Overall, the currency market saw some pretty wild swings after the Federal Open Market Committee decided to keep the overnight lending rate at the historical low of 0-0.25 percent. The news was announced in the late U.S. session. Earlier in the session the Commerce Department released a report stating that the trade deficit for the United States reached 27 billion, an increase of 4 percent.

The euro (Eur/Usd) has taken another run at the 20 day moving average of 1.4214 after the Fed announced that interest rates will remain on hold. This level is also near where the R2 resistance pivot point is located, adding a double barrier to further movement during the session. The pair has managed to gain 63 pips from the open or 0.45 percent.

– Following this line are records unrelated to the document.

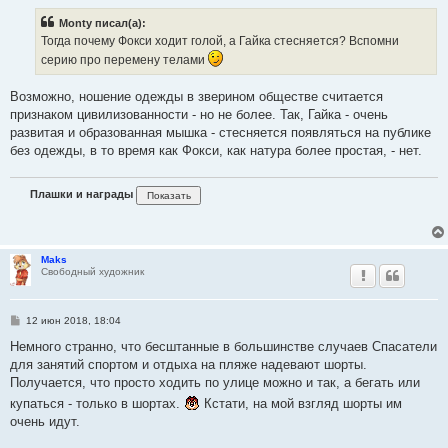
о
б
Monty писал(а):
щ
е
Тогда почему Фокси ходит голой, а Гайка стесняется? Вспомни
н
серию про перемену телами
и
е
Возможно, ношение одежды в зверином обществе считается
признаком цивилизованности - но не более. Так, Гайка - очень
развитая и образованная мышка - стесняется появляться на публике
без одежды, в то время как Фокси, как натура более простая, - нет.
Плашки и награды
Maks
Свободный художник
С
12 июн 2018, 18:04
о
о
Немного странно, что бесштанные в большинстве случаев Спасатели
б
для занятий спортом и отдыха на пляже надевают шорты.
щ
е
Получается, что просто ходить по улице можно и так, а бегать или
н
купаться - только в шортах.
Кстати, на мой взгляд шорты им
и
е
очень идут.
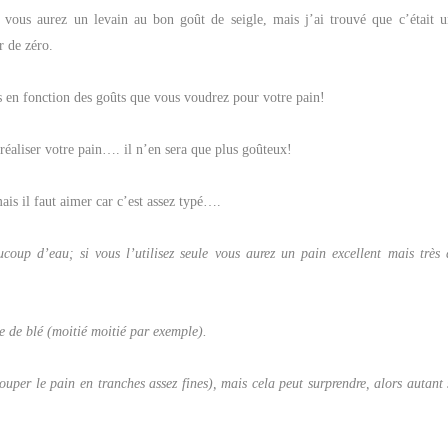
 vous aurez un levain au bon goût de seigle, mais j’ai trouvé que c’était u
r de zéro.
s en fonction des goûts que vous voudrez pour votre pain!
 réaliser votre pain…. il n’en sera que plus goûteux!
ais il faut aimer car c’est assez typé….
ucoup d’eau; si vous l’utilisez seule vous aurez un
pain excellent mais très 
ne de blé
(moitié moitié par exemple).
ouper le pain en tranches assez fines), mais cela peut surprendre, alors autant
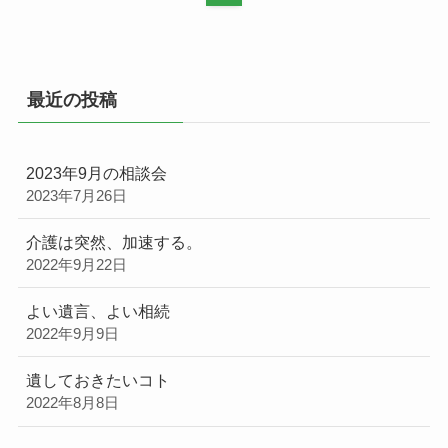
最近の投稿
2023年9月の相談会
2023年7月26日
介護は突然、加速する。
2022年9月22日
よい遺言、よい相続
2022年9月9日
遺しておきたいコト
2022年8月8日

The pound (Gbp/Usd) has been all over the chart but has not managed to produce much of a gain. The pair started the session by weakening and falling below the low of the previous two days and the 50 day moving average only to rebound and break above the high of the previous day to get within 10 pips of its 20 day moving average. After the interest rate decision was released, the pound tested the 50 day moving average again, unable to hold below as it shot back up and found resistance at the R1 pivot point.

The aussie (Aud/Usd) has managed to strengthen by 52 pips or 0.63 percent on the day. Early in the session the pair broke below the 20 day moving average. A short time later the pair reversed course and managed to trade 80 pips above that area just before the FOMC statement. After a wild ride the pair is back to pre-FOMC levels finding minor support in the .8330 area.

The cad (Usd/Cad) has decided to take a break from the impressive run it has been on since August 4th. The pair broke down to the 50% Fibonacci retracement at 1.0850, and is currently finding resistance at the 38.2 level near 1.0900 as well as near the pairs 20 day moving average located at 1.0888. The loonie shed 133 pips or 1.22 percent today.

The swissy (Usd/Chf) has declined for a second day today as the pair fell below the 50 day moving average which had previously held as support. The swissy got within 10 pips of the 20 day moving average before the FOMC statement. The pair will close the day out with a 40 pip loss, or 0.42 percent.

The yen (Usd/Jpy) barely made a significant change on the day despite testing the major moving averages. Early in the session the pair broke below the 50 day moving average before going down further to test the 20 and 200 day moving averages which are both near the 95.10 level. This must be a protected area since price then flew up to test the 100 day moving average at 96.60. On the day the pair has posted an 8 pip gain, or 0.08 percent.